# Good closed reed call that even an idiot can blow?



## El Gato Loco (Jan 15, 2010)

I still need to work a lot on my open reed calling. I prefer the closed reed calls because they really help make the sounds I am looking for. What closed reed calls do you recommend? I would prefer a custom call that makes a unique sound. Are there any custom call makers that you recommend?

Thanks in advance!


----------



## bar-d (Feb 3, 2010)

Chris,
Check out this guy. I have a closed and open reed call from him. I have had good results with both. He has production calls and custom calls.

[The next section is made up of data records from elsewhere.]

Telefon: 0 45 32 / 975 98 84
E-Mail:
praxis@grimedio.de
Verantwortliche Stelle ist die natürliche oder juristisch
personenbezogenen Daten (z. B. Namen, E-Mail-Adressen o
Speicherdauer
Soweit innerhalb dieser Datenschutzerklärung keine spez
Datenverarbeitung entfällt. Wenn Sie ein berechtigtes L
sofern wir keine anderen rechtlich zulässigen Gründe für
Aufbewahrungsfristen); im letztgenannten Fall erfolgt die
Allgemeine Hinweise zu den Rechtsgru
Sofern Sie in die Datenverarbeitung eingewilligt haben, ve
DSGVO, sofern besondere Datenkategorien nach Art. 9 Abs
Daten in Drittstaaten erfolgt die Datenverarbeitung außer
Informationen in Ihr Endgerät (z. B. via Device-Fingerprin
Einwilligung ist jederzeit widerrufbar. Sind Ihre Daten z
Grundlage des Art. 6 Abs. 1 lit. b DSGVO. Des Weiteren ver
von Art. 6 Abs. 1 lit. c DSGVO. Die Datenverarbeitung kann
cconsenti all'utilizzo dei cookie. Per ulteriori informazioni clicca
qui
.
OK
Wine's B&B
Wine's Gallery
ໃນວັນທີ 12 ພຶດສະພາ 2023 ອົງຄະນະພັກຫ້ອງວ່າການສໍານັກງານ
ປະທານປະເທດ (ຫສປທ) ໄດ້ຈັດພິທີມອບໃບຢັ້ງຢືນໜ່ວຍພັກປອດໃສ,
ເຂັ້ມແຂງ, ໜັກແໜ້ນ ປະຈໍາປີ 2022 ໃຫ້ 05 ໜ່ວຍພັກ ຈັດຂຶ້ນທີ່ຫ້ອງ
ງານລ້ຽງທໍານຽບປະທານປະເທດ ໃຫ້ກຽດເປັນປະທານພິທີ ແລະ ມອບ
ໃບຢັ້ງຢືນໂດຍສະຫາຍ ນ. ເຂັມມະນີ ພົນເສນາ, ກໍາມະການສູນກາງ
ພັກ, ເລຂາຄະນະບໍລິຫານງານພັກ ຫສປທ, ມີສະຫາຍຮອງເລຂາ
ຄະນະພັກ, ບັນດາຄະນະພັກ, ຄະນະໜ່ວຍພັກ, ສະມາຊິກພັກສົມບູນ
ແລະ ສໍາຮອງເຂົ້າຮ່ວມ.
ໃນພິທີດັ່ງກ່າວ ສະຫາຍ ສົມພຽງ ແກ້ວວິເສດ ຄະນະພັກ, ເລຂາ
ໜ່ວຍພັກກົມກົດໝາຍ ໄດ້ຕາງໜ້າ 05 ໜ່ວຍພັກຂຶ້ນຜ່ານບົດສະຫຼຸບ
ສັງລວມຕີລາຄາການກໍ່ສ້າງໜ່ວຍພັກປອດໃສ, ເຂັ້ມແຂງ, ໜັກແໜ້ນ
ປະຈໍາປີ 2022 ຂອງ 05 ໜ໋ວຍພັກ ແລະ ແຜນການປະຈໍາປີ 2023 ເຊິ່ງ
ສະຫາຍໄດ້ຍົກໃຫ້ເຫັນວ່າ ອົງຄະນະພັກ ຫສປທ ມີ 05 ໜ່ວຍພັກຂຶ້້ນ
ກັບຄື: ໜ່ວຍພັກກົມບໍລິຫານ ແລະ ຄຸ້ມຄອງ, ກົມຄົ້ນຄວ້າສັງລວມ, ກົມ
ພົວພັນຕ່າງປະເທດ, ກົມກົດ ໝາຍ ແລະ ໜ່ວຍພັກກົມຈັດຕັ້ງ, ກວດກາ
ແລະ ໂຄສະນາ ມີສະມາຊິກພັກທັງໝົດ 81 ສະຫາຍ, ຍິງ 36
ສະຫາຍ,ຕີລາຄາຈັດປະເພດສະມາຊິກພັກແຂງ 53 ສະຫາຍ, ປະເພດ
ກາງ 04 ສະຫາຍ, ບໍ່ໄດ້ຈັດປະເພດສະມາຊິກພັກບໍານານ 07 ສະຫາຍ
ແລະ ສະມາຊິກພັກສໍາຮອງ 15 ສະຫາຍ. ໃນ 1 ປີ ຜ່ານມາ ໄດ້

I think his prices are reasonable and shipping on mine was quick.
RR Calls - Custom Calls


----------



## cmiddleton (Jan 29, 2010)

carver calls, kerry carvers makes some great calls. tony tebbe, rick robinson R&R, BITTERROOT CALLS, all make great sounding calls.
joe bradshaw arkyyoter makes some fantastic sounding calls he makes a hybrid that i think sounds better then any call i own. its just so special to me i don't take it hunting as i'm afraid of losing it. he is a moderater on thenpha.com talk him into making you one i'm sure you will like it. it can be a closed reed or a open reed. he comes up with origanal ideas in calls. also works on the sound as his #1 priority.
closed reeds are made by all the custom call makers and are hand tuned for better sound them production calls
if you want a production call kerry carver makes a rubber rabbit he just came out with a closed reed in


----------



## cmiddleton (Jan 29, 2010)

i was just looking and joe designed a new easy replace reed call that comes with 4 different sounds and a push rod for changing them.
they will sound great and you can just load the reed you want for the day and go.
it looks like a great set up to me because nothing sounds a fresh as a new reed after s season of calling replacing the reed should be as importent as cleaning your rifle.


----------



## youngdon (Mar 10, 2010)

I just got the new closed reed Rubber rabbit from Kerry Carver and it really sings, it is easy to blow and is very loud. Another favorite closed reed I have is from Tony Tebbe it is the Rancher Proof Call made from a solid piece of PVC ,same goes easy to blow, very loud. Either can be voiced in Cottontail or Jackrabbit and are very reasonable.
I'm going to have to check out Joe Bradshaws new call, thanks Casey.

If you want to know about calls cmiddleton is your man I've seen pictures of his collection... Wow, I don't know how he chooses which to use.


----------